__WHAT THE EXERCISE ASKS__
Repeat the data verbatim, images excluded.

__RECORDS SUPPLIED__
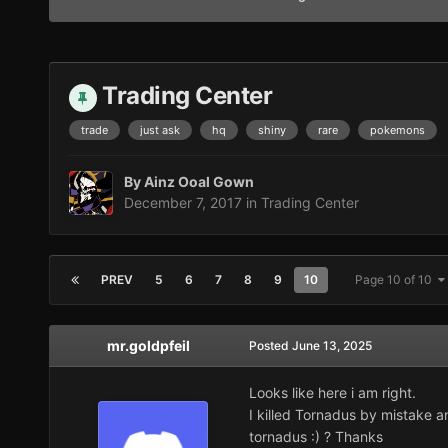
Trading Center
trade
just ask
hq
shiny
rare
pokemons
By
Ainz Ooal Gown
December 7, 2017
in
Trading Center
PREV
5
6
7
8
9
10
Page 10 of 10
mr.goldpfeil
Posted
June 13, 2025
Looks like here i am right.
I killed Tornadus by mistake 
tornadus :) ? Thanks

__SOLUTION FOR THIS TASK__
Trading Center
trade
just ask
hq
shiny
rare
pokemons
By
Ainz Ooal Gown
December 7, 2017
in
Trading Center
PREV
5
6
7
8
9
10
Page 10 of 10
mr.goldpfeil
Posted
June 13, 2025
Looks like here i am right.
I killed Tornadus by mistake 
tornadus :) ? Thanks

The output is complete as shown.